Wenn auch oberflächlich betrachtet Emotionen, Verhalten, Bewegungsart sowie Sprech- und Sprachweise von Menschen mit AS ungewöhnlich erscheinen, so sind sie doch nur die logische Konsequenz aus deren Entwicklungskonditionen. Ein Kind, das seine Umwelt im wahrsten Sinne des Wortes nicht begreifen (erfassen) kann, das über den Vorgang des Anfassens und Fühlens keine verwertbare Information erhält, das Sinnesreize nicht sinnvoll weiterleitet, muß für seine Umwelt unsinnig reagieren. So gesehen sind die eigentümlichen Ordnungszeremonien und bizarren Muster im Spiel-, Sprach- und Explorationsverhalten lediglich kompensatorischer Natur. Ebenso dienen meines Erachtens die motorischen und Bewegunsstereotypien, die AS-Kinder aufweisen, der Reizselektion und der Entwicklung eines Körperschemas.

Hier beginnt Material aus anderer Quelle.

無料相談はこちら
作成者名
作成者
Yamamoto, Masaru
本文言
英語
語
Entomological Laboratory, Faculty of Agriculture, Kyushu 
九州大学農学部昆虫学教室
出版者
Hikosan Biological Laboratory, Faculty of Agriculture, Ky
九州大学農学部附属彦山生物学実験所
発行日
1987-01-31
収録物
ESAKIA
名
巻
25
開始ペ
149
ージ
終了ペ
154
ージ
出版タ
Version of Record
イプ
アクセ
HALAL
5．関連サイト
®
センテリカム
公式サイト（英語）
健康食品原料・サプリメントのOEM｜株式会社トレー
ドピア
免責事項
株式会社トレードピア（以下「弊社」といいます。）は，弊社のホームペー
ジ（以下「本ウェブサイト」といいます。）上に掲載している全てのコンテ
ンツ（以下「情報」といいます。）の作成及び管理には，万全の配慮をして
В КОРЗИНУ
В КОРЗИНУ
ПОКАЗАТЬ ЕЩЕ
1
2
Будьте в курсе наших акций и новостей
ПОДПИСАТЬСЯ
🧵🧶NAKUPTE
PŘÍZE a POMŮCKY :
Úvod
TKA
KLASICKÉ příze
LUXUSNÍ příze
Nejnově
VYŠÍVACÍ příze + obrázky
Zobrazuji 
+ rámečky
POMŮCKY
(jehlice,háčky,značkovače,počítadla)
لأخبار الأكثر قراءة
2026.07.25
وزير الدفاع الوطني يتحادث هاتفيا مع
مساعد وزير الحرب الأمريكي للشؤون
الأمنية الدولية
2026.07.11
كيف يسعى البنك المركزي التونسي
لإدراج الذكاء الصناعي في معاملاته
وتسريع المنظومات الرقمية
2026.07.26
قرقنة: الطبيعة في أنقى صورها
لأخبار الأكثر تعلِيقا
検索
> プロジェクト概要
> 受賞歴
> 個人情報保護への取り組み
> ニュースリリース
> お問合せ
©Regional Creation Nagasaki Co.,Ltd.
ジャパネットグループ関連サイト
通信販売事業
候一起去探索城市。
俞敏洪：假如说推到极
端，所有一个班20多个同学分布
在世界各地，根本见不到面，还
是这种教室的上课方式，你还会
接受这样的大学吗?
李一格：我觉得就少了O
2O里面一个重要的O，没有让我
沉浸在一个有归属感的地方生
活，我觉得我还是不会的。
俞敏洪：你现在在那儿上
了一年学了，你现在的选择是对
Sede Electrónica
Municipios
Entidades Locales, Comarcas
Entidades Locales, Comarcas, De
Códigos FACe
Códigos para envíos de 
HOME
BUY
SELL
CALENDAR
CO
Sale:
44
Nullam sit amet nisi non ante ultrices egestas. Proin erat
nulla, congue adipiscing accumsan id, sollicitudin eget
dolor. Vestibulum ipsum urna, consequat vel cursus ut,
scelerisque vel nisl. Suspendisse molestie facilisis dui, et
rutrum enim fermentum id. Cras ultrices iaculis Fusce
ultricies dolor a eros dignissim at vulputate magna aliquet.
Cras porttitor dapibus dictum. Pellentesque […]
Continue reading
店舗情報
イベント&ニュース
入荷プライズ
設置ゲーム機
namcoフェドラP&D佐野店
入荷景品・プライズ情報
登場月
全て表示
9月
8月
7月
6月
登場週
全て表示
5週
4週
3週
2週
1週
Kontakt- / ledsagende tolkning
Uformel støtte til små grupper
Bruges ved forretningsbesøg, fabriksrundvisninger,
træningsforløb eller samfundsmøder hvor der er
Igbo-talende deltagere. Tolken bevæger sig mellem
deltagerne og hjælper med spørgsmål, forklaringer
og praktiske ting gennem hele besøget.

Da die Zuordnung zu einer Kategorie zunächst aufgrund von äußerlich Sichtbarem vollzogen wird, im folgenden als Erkennungskriterien für AS die Diagnosekriterien nach GILLBERG (Nach: Christopher Gillberg and Mary Coleman, The Biology of the Autistic Syndromes, 2nd Edition, London1992; übersetzt von Bärbel Buschlinger-Wienicke):

»DIAGNOSEKRITERIEN:

1. SCHWERE BEEINTRäCHTIGUNG DER REZIPROKEN (GEGENSEITIGEN) SOZIALEN INTERAKTION
(mindestens zwei der folgenden)

a) Unfähigkeit mit Gleichaltrigen zu interagieren
b) Mangel an Interesse mit Gleichaltrigen zu interagieren
c) mangelndes Erkennen sozialer Signale
d) sozial und emotional unangepaßtes Verhalten

2. ALLES ABSORBIERENDES EINSEITIGES INTERESSE
(mindestens eins der folgenden)

a) Ausschluß anderer Aktivitäten
b) verweilen in Wiederholungen
c) mehr auswendig gelernt als sinnerfassend

3. AUFZWINGEN VON ROUTINEN UND INTERESSEN
(mindestens eins der folgenden)

a) sich selbst, im Hinblick auf das Leben
b) anderen gegenüber

4. SPRECH- UND SPRACHPROBLEME
(mindestens drei der folgenden)

a) verzögerte Entwicklung
b) oberflächlich perfekte, ausdrucksvolle Sprache
c) formale, pedantische Sprache
d) merkwürdig versmäßig, Stimmeigenheiten
e) Beeinträchtigung des Verständnisses incl. der Fehlinterpretation geäußerter oder angedeuteter Absichten

5. NONVERBALE KOMMUNIKATIONSPROBLEME
(mindestens eins der folgenden)

a) eingeschränkter Gebrauch von Gesten
b) tollpatschige, unbeholfene Körpersprache
c) limitierter Gesichtsausdruck
d) unangemessenes Ausdrucksverhalten
e) eigentümlich starrer Blick

6. MOTORISCHE UNGESCHICKLICHKEIT:

Geringe Ausprägung der Kontrolle über das Nervensystem

Zur Diagnose müssen alle 6 Kriterien herangezogen werden.«

Die Kriterien von DSM-IV enthalten zusätzlich motorische Stereotypien (wie z.B. Hand- oder Fingerwedeln oder Ganzkörperbewegungen) oder verweilende Beschäftigung mit Objektteilen. Meines Erachtens treffen diese Items nur für AS-Kinder zu, die von der Symptomatik her weit in das Autismusspektrum hineinreichen.